* WHAT THE TASK REQUIRES *
Reproduce the records below exactly; no pictures.

Records from a data source:
__________
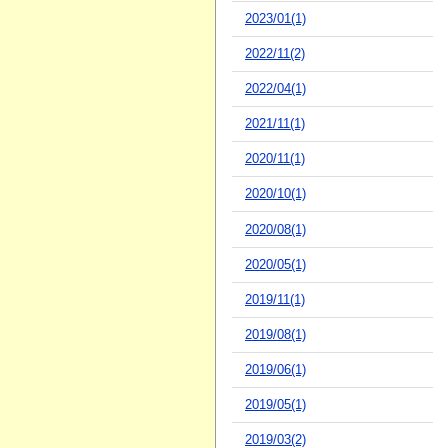
2023/01(1)
2022/11(2)
2022/04(1)
2021/11(1)
2020/11(1)
2020/10(1)
2020/08(1)
2020/05(1)
2019/11(1)
2019/08(1)
2019/06(1)
2019/05(1)
2019/03(2)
__________
* SOLUTION TO THIS EXERCISE *
2023/01(1)
2022/11(2)
2022/04(1)
2021/11(1)
2020/11(1)
2020/10(1)
2020/08(1)
2020/05(1)
2019/11(1)
2019/08(1)
2019/06(1)
2019/05(1)
2019/03(2)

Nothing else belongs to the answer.